Q: How are deepfakes spread?
A: Through social media, online forums, and digital ads.
Q: How many deepfakes were detected in 2019?
A: 15,000 (an 84% increase from 2018).
Q: What percentage of Americans believe deepfakes will confuse voters?
A: 63%
Q: What percentage of deepfake targets are politicians?
A: 39.2%
Q: How many deepfake videos of Ron DeSantis were found in 2024?
A: 48 videos with 5.8 million views across 12 platforms.
Q: What are the three main solutions to AI threats in elections?
Election-based legislation
Mandatory AI detection for campaign ads
Voter education on AI and deepfakes
Q: How can legislation help?
A: Regulates AI use in political ads to prevent misinformation.
Q: Why might legislation be ineffective?
A: Many voters ignore disclosure labels.
Q: What is AI detection?
A: A system that scans political ads for deepfakes or misleading content before they reach the public.
Q: What is an example of successful AI detection?
A: MIT’s AI system, which detected disinformation with 96% accuracy and was used in the 2017 French elections.
Q: Why is this the most practical solution?
A: It prevents misinformation before it spreads and is easier to enforce than voter education.
Q: What is the goal of voter education?
A: To help citizens recognize deepfakes and AI-generated disinformation.
Q: What is the biggest challenge?
A: Public resistance due to political bias concerns.
Q: How can education be effective?
A: It must be neutral and transparent to gain public trust.
Q: What were the three sources analyzed?
Inc.com article on transparency – Shows trust is key but is business-focused.

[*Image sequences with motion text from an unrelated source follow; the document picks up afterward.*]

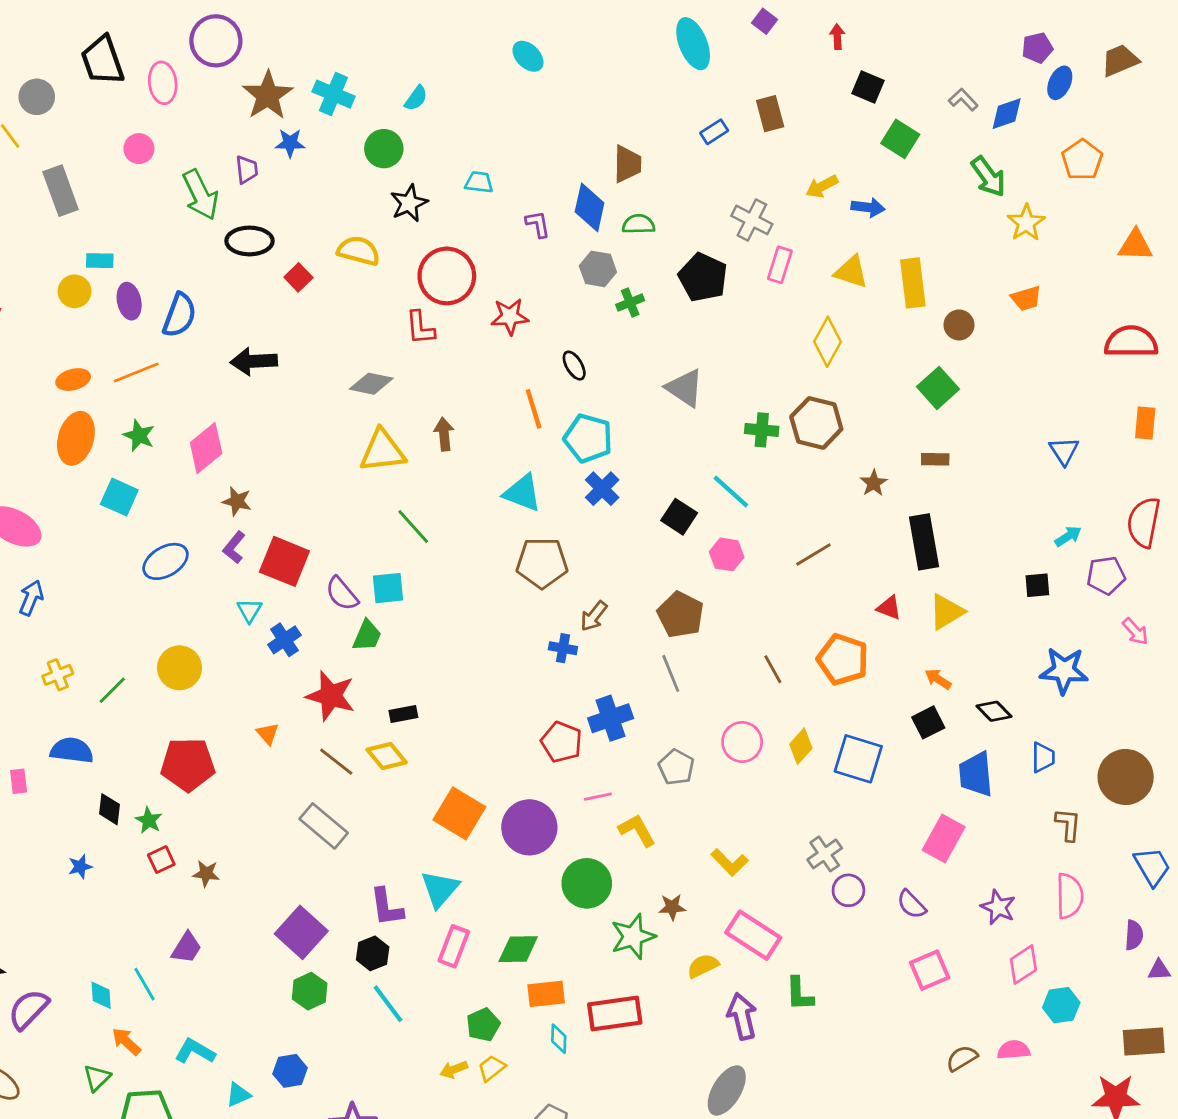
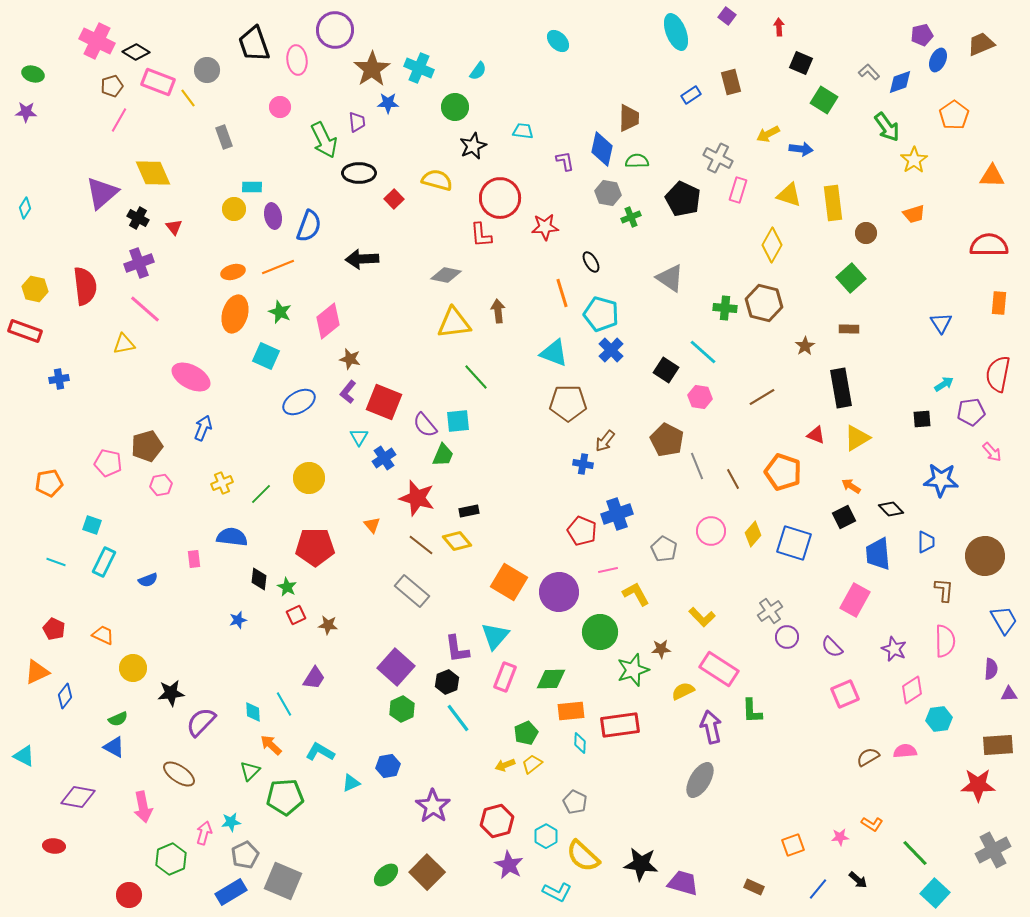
gray rectangle: (61, 191) -> (224, 137), size x0.7
gray line: (671, 673) -> (697, 466), moved

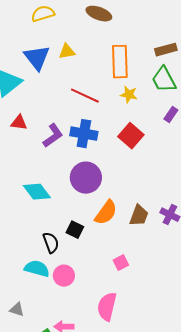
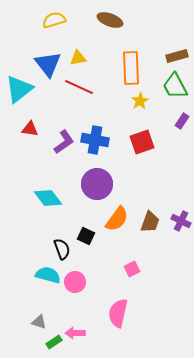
yellow star: (129, 95) -> (140, 101), turned 30
red line: (85, 96) -> (79, 87), moved
red square: (131, 136) -> (142, 142), turned 30
gray triangle: (17, 310) -> (39, 322), moved

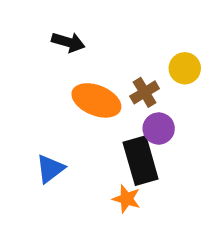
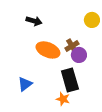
yellow circle: (185, 68) -> (92, 20), moved
purple circle: (159, 129) -> (79, 55), moved

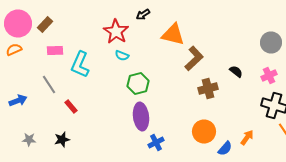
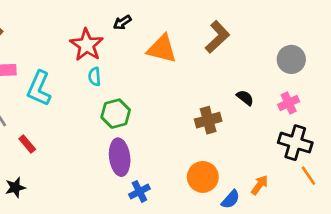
cyan semicircle: (122, 56) -> (95, 77), turned 64
brown L-shape: (194, 58) -> (217, 37), moved

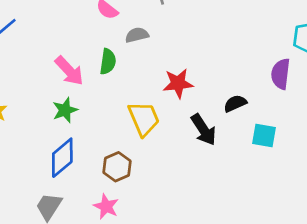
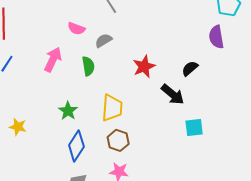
pink arrow: (69, 71) -> (53, 60), moved, turned -95
yellow trapezoid: (144, 119) -> (112, 108), moved, turned 44
cyan square: (264, 135) -> (194, 128), moved

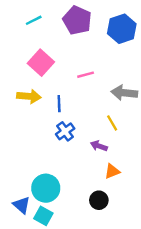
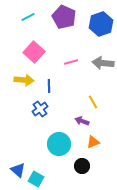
gray arrow: (124, 93) -> (103, 63), moved
blue cross: (65, 131) -> (40, 109), moved
cyan circle: (46, 188) -> (59, 144), moved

MIT study on AI detection – High accuracy but based on older data.
NY Times article on misinformation – Supports voter education but notes its limitations.
Q: Which source is the most reliable?
A: MIT study on AI detection (96% accuracy in spotting misinformation).
Q: What is the best solution?
A: Mandatory AI detection for campaign ads.
It stops misinformation before it spreads.
It is more enforceable than legislation or education.